Simon Wibberly, operations manager at &Union, chats to Malu Lambert about the importance of microbreweries in SA, and the things to keep in mind when pairing beer and food.
Tell me about the “We Love Real Beer” initiative.
It’s a communication channel dedicated to promoting a community of “real beer” lovers. Through the initiative, breweries, importers, distributors, restaurants, bars and retailers can proudly stand together to further the growth of naturally crafted beers.
What are the most important things to keep in mind when pairing beer and food?
Beer is a far more flexible companion to food than wine. The goal is to find a balance, and the keywords to keep in mind are “complement” and “contrast”.
You may want to contrast a dish that is very rich or buttery by serving it with a light, hoppier beer. Or, with a lemon-infused salmon dish, you would want to complement it with a wheat beer. The key is to experiment and challenge your perceptions and palate. And, of course, have some fun as you learn!
How about pairing sweet desserts with beer?
My ultimate experience was when I did a pairing for a group of highly esteemed, international food critics. The dish was a pineapple tarte-tartin, and the natural choice of beer was the Touro Tripel Blonde Strong Ale. The fruity bouquet of the beer and its whiskey-like malt prefectly completemented the dessert – so much so that it received a standing ovation from a 65-year-old Belgian!

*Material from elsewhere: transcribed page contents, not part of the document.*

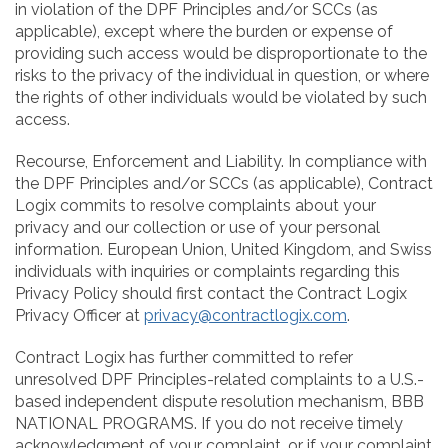
in violation of the DPF Principles and/or SCCs (as
applicable), except where the burden or expense of
providing such access would be disproportionate to the
risks to the privacy of the individual in question, or where
the rights of other individuals would be violated by such
access.
Recourse, Enforcement and Liability. In compliance with
the DPF Principles and/or SCCs (as applicable), Contract
Logix commits to resolve complaints about your
privacy and our collection or use of your personal
information. European Union, United Kingdom, and Swiss
individuals with inquiries or complaints regarding this
Privacy Policy should first contact the Contract Logix
Privacy Officer at
privacy@contractlogix.com
.
Contract Logix has further committed to refer
unresolved DPF Principles-related complaints to a U.S.-
based independent dispute resolution mechanism, BBB
NATIONAL PROGRAMS. If you do not receive timely
acknowledgment of your complaint, or if your complaint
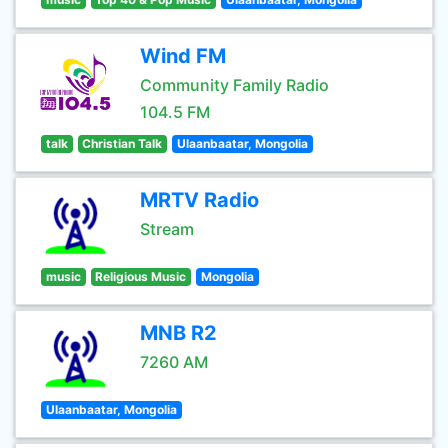
Wind FM
Community Family Radio
104.5 FM
talk
Christian Talk
Ulaanbaatar, Mongolia
MRTV Radio
Stream
music
Religious Music
Mongolia
MNB R2
7260 AM
Ulaanbaatar, Mongolia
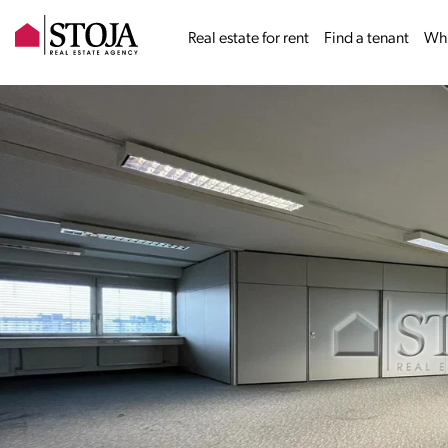
Real estate for rent
Find a tenant
Why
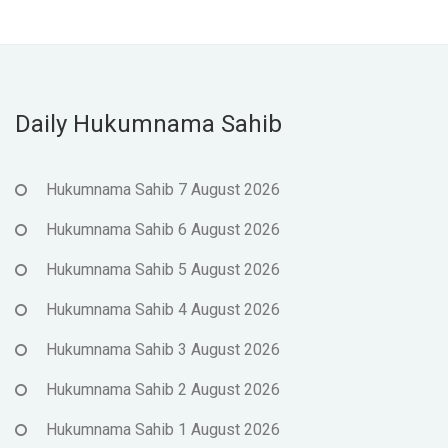
Daily Hukumnama Sahib
Hukumnama Sahib 7 August 2026
Hukumnama Sahib 6 August 2026
Hukumnama Sahib 5 August 2026
Hukumnama Sahib 4 August 2026
Hukumnama Sahib 3 August 2026
Hukumnama Sahib 2 August 2026
Hukumnama Sahib 1 August 2026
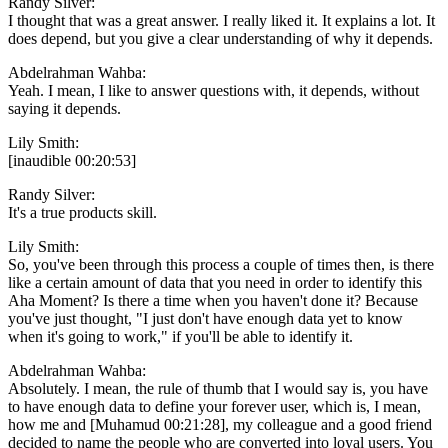
Randy Silver:
I thought that was a great answer. I really liked it. It explains a lot. It
does depend, but you give a clear understanding of why it depends.
Abdelrahman Wahba:
Yeah. I mean, I like to answer questions with, it depends, without
saying it depends.
Lily Smith:
[inaudible 00:20:53]
Randy Silver:
It's a true products skill.
Lily Smith:
So, you've been through this process a couple of times then, is there
like a certain amount of data that you need in order to identify this
Aha Moment? Is there a time when you haven't done it? Because
you've just thought, "I just don't have enough data yet to know
when it's going to work," if you'll be able to identify it.
Abdelrahman Wahba:
Absolutely. I mean, the rule of thumb that I would say is, you have
to have enough data to define your forever user, which is, I mean,
how me and [Muhamud 00:21:28], my colleague and a good friend
decided to name the people who are converted into loyal users. You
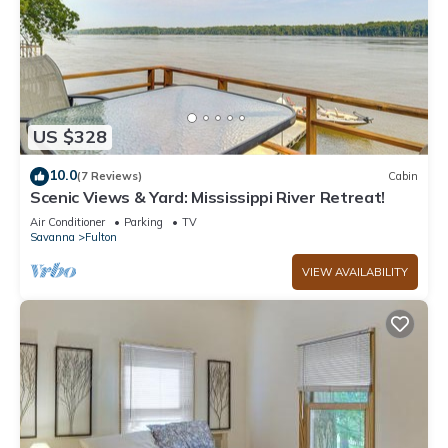
US $328
10.0
(7 Reviews)
Cabin
Scenic Views & Yard: Mississippi River Retreat!
Air Conditioner
Parking
TV
Savanna
Fulton
VIEW AVAILABILITY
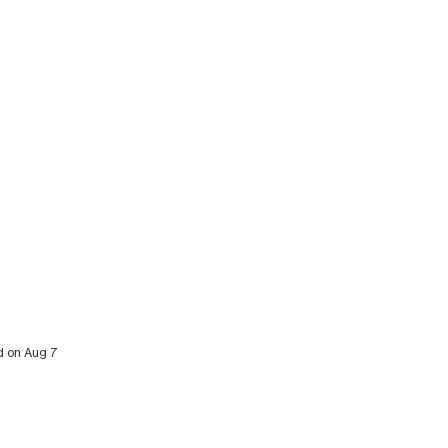
ed on Aug 7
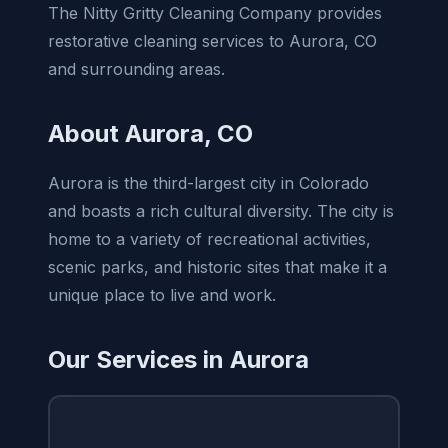
The Nitty Gritty Cleaning Company provides
restorative cleaning services to Aurora, CO
and surrounding areas.
About Aurora, CO
Aurora is the third-largest city in Colorado
and boasts a rich cultural diversity. The city is
home to a variety of recreational activities,
scenic parks, and historic sites that make it a
unique place to live and work.
Our Services in Aurora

Why are microbreweries important?
We’ve been given a very limited choice of beer for far too long. It’s time that we start asking questions. What goes into our beer? How is it made? What different beers are available? Beer is a food product made in its purest form from barley, yeast, hops and water. Industrial beer is like getting a meal from fast food outlet. It’s the brewer’s attention to recipes and ingredients that maximise the flavour, appearance and aroma of beer, and they typically do not use fillers, thickeners, preservatives or artificial flavourings.